The call to military service during mobilization is irreversible, and recognition of the call procedure does not lead to the fact that the previous position of a person called for military service an illegal situation through liberation.
This was noted by the administrative court of cassation in the Supreme Court in the case of a claim of a soldier against the district shopping center, a military unit in order to declare illegal calls and an obligation to decide on dismissal, the press service of the Supreme Court.
It is noted that:
- The plaintiff in the court of first instance was associated with their violation with their inefficiency with the order of his call for military service, which consists in an unintentional medical examination during the draftmate;
- The court of first instance, with which the court of appeal agreed, announced the illegal actions of the district shopping center on the plaintiff’s call during mobilization and obliged the military unit exempted from military service, which, in the opinion of the courts of both cases, is the proper restoration of the violated rights of the plaintiff;
- However, the Supreme Court emphasized that the restoration of the violated right should occur in controversial legal relations with the participation of their participants. At the same time, the obligation of a military unit to dismiss a person from military service goes beyond the framework of legal relations between the district shopping center and the plaintiff on the order of his call for military service during mobilization, which is the subject of consideration in this case.
The Supreme Court stated that the plaintiff’s right to his / her call was violated for his military service during mobilization, and how he was elected by the courts of both cases was to protect the violated right – dismissal from military service – “it is ineffective because it does not solve the reliability of the law.
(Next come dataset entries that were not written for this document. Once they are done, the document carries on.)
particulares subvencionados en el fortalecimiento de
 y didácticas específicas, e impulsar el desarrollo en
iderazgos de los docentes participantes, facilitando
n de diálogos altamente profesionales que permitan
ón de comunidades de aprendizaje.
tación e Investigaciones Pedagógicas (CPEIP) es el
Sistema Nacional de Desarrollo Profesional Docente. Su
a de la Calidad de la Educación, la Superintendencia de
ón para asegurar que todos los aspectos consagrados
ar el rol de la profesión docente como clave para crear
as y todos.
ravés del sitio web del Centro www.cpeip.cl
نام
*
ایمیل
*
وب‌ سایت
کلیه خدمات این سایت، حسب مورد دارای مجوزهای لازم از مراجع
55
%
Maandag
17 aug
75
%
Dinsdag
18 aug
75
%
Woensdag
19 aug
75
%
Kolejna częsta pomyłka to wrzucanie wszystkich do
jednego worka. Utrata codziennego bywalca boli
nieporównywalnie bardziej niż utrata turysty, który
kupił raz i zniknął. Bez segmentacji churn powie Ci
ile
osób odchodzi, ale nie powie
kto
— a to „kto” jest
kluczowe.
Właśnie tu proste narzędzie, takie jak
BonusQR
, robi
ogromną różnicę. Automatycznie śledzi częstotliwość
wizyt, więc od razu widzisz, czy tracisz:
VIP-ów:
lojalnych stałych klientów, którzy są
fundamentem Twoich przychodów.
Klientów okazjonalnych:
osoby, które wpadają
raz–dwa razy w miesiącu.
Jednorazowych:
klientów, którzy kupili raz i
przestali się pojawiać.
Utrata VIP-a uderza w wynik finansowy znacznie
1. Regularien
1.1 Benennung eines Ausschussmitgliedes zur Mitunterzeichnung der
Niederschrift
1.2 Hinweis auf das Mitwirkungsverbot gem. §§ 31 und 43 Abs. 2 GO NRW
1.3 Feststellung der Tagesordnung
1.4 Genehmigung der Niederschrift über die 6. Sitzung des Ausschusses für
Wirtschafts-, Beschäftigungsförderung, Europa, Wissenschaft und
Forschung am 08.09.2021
This method of protecting the violated right will interfere with other legal relations, which are regulated by other legal norms that were not investigated by the courts of previous cases, and will create a situation with the decision of the decision, the supervision of the Supreme Court, indicated in the notification of the press service.
The Supreme Court emphasized that the call for military service during mobilization is irreversible, that is, which already took place, and the recognition of the call procedure does not lead to illegal military service.
Consequently, the chosen method of protecting the plaintiff does not correspond to the essence of the plaintiff’s right, and the satisfaction of this requirement will not lead to updating such a right, therefore, the conclusions of the courts of both cases to satisfy the statements in this part are erroneous, -prof of the Armed Forces.
The fact of a non -medical examination during conscription is not an evidence of the plaintiff’s intransigence for military service and is not a basis for dismissal from military service in accordance with art. 26 of the Law of Ukraine ”on military service and military service, added to the Supreme Court.